The Savour of Salt: A Henry Salt Anthology. Edited by George Hendrick and Willene Hendrick. Centaur Press. £12.95
Henry Salt was a man of letters with a vast bibliography to his name. He displayed, moreover, great moral passion, sympathy and understanding for a more equitable economic system, concern for the conservation of wild flowers and natural areas and for better treatment of animals. He deserves more recognition than he has received from the Labour Movement.
Born in 1851, his life was devoted to many humanitarian causes which were both unpopular and misunderstood. Salt applied to himself the principles in which he believed. An ethical socialist, he joined the New Fellowship (influenced by Henry David Thoreau and Emerson rather than Marx and Hyndman) and later supported the Fabian Society until he resigned over the Society’s support for the Boer War. He died in 1939, neglected by the socialist movement which he had long served.
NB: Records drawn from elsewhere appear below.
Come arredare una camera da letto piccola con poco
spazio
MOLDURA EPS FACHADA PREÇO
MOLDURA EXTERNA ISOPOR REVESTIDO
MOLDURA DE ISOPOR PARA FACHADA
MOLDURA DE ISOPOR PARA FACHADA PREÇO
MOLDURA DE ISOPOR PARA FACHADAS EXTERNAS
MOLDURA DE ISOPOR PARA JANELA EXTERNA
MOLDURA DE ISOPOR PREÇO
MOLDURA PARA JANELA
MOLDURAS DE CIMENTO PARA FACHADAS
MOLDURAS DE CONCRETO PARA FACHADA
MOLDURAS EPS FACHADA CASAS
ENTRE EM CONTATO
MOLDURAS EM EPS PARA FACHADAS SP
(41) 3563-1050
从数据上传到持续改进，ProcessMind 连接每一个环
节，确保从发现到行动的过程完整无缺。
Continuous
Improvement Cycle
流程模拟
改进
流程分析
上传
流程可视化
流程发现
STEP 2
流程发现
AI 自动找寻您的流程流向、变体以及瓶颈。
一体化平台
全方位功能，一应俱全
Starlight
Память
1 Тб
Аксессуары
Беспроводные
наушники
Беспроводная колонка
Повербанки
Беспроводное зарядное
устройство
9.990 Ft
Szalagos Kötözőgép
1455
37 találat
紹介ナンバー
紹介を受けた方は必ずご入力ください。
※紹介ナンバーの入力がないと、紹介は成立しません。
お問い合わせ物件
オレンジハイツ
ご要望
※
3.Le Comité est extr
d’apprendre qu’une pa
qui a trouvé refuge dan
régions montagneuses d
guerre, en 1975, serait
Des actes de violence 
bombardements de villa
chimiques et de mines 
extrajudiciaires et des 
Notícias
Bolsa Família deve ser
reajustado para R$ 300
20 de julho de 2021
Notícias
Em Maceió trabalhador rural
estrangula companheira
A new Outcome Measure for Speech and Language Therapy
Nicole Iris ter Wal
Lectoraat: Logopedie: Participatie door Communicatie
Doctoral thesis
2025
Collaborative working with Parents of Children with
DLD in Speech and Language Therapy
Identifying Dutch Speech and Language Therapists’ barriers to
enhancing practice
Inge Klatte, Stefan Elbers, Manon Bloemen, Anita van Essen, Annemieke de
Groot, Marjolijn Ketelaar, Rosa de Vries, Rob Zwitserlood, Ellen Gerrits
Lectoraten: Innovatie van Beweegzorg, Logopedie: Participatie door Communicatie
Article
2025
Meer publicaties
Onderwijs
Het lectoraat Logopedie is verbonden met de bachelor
The Hendricks’ have celebrated the anniversary of the death of this compassionate man with a fine selection of his writings that will appeal to all ‘green’ readers of New Ground. Salt was committed to some of the most important causes; ethical socialism, conservation, animal rights, vegetarianism and other humanitarian movements of his time.
He was supported by many of his friends in his battle against the prejudices of individual and institution alike — Edward Carpenter, G.W. Foote, William Morris, Bernard Shaw and W.M. Hyndman to name but a few. The selection pays tribute to this child of privilege who, as a classical scholar, gave up ‘The Good Life’ for ‘The Simple Life’, which he found more congenial and in keeping with his views.
Full of passionate feelings and keen observation, Salt’s essays remain relevant and compelling. Readers who seek a socialist resolution to our problems will find in Salt an exceptional human being who had no time for hypocrisy.